A Hopeful Case for Generative AI in Software Engineering

Reviewed by Mei Nagappan / 2023-05-13
Keywords: Generative AI

tl;dr: Any C-Suite executive who thinks they can replace software engineers (even novices) with generative AI will be at a disadvantage compared to competitors who use it to empower software engineers.

New versions of generative AI like OpenAI's GPT-3.5/4 models have made a huge splash because of their ability to write code, and because of their potential negative impact. Economists at Goldman Sachs projected that "generative AI could expose the equivalent of 300 million full-time jobs to automation" [1], and of course there was the infamous letter asking companies to stop training new generative AI models [2] (but see also [16]). In the software engineering context we therefore need to ask, "Can generative AI automate away programming jobs?"

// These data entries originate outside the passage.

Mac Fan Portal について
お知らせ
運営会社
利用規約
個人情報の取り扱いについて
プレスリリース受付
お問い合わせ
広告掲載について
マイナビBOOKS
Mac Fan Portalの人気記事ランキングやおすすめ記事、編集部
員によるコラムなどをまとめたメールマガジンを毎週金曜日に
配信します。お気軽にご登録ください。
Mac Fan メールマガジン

Caveat: I am a software engineering researcher, not a specialist in AI/ML. Hence, I will restrict my discussion to just software engineering - something that I know a little bit about. This is not a commentary on any other jobs as I do not know enough about them. This is also not about the ethical/legal aspects of the technology. There are several such aspects that I will leave to experts on ethics and the law like my colleague Maura R. Grossman.

What evidence is there that anyone might think of replacing programmers entirely with AI—not anecdotes or TED Talks, but evidence?

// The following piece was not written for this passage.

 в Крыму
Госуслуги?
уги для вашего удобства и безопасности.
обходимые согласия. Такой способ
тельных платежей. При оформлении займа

Sandoval et al. [3] did a user study to investigate the cybersecurity impact of LLMs on code written by student programmers. They found that the use of LLMs did not introduce new security risks but helped participants generate more correct solutions.
Similarly, Asare et al. [4] investigated whether GitHub Copilot is just as likely to introduce the same software vulnerabilities as human developers. They found that it replicates the original vulnerable code ≈33% of the time while replicating the fixed code ≈25% of the time.
Ziegler et al. [5] compared the results of a Copilot user survey with data directly measured from Copilot usage. They report a strong correlation between the acceptance rates of Copilot suggestions (directly measured) and developer perceptions of productivity (user survey).
Vaithilingam et al. [6] found that Copilot frequently provides good starting points that direct programmers toward a desired solution.
Performance experiments by Erhabor [7] indicate that humans assisted by Copilot produced correct code more frequently than humans without that assistance.
Bubeck et al. [8] evaluated an early version of GPT-4 on several coding activities. They found it was comparable to humans in LeetCode questions, could develop small games, do data visualization, and even understand and reason about code execution. (Sebastian gives a great talk about the study here.)

So much for the pros—what about the cons? The answer is, "It's complicated."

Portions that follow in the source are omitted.